Les entreprises exploitent ensuite trop peu les forces inhérentes à l’autisme. Contrairement aux autres salariés, les tâches répétitives et routinières les stimulent. Ils sont autonomes (pour peu qu’on leur ait donné au préalable des instructions claires), respectent les règles et les délais, sont loyaux, ont des facultés organisationnelles accrues. Le salarié autiste quitte rarement une entreprise où il se sent bien, il accumule ainsi de l’expérience, une précieuse expertise et garde en mémoire l’historique des procédures.
Ces forces, certains secteurs s’en sont emparés. Depuis quelques années, on parle surtout des autistes en milieu ordinaire quand on fait référence aux métiers de la Tech. Des cabinets de conseils ou de recrutement se sont même spécialisés dans les profils neuroatypiques. Les autistes, notamment les Asperger, y sont particulièrement recherchés en raison de leurs capacités d’analyse, de leur rigueur et de leur sens du détail. Ils font de très bons développeurs, data scientists ou ingénieurs en informatique, preuve qu’un salarié autiste peut se révéler un excellent atout.
3. Un moyen de s’affirmer en tant qu’entreprise responsable
Outre le fait que les entreprises ont intérêt à embaucher des salariés porteurs d’un handicap pour être en conformité avec la législation et respecter les quotas en vigueur, moins prosaïquement, cette initiative donne une formidable occasion de valoriser sa marque employeur. Les salariés et notamment les générations Y et Z se disent en effet soucieux d’intégrer une entreprise dont les valeurs sont en cohérence avec les leurs.
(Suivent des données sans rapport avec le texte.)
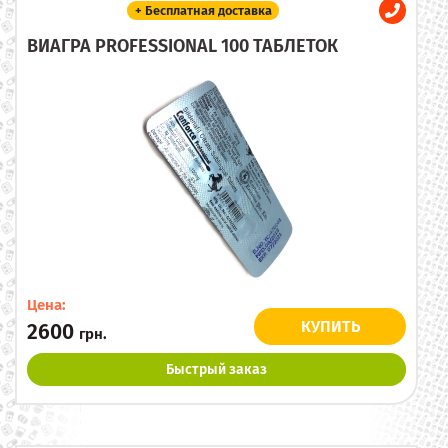
+ Бесплатная доставка
ВИАГРА PROFESSIONAL 100 ТАБЛЕТОК
Цена:
КУПИТЬ
2600
грн.
Быстрый заказ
L’établissement d’une politique RH novatrice en matière de handicap aura des répercussions positives puisqu’elle attirera de nouveaux talents par ricochet.
Des entreprises se saisissent d’ailleurs l’arrivée d’un collaborateur handicapé pour initier une dynamique interne au sein des équipes. Elles forment des couples de salariés dont l’un est handicapé[2]. Le second a pour mission de faire découvrir l’entreprise au nouvel arrivant, de le former à ses tâches et de lui transmettre les usages du service. Ce dispositif est appelé pairing. Un tel système serait tout à fait adapté à un salarié porteur d’autisme : dès l’embauche, le salarié autiste serait intégré à une équipe, il acquerrait rapidement la culture d’entreprise et surtout les savoir-être qui, peut-être, lui font défaut.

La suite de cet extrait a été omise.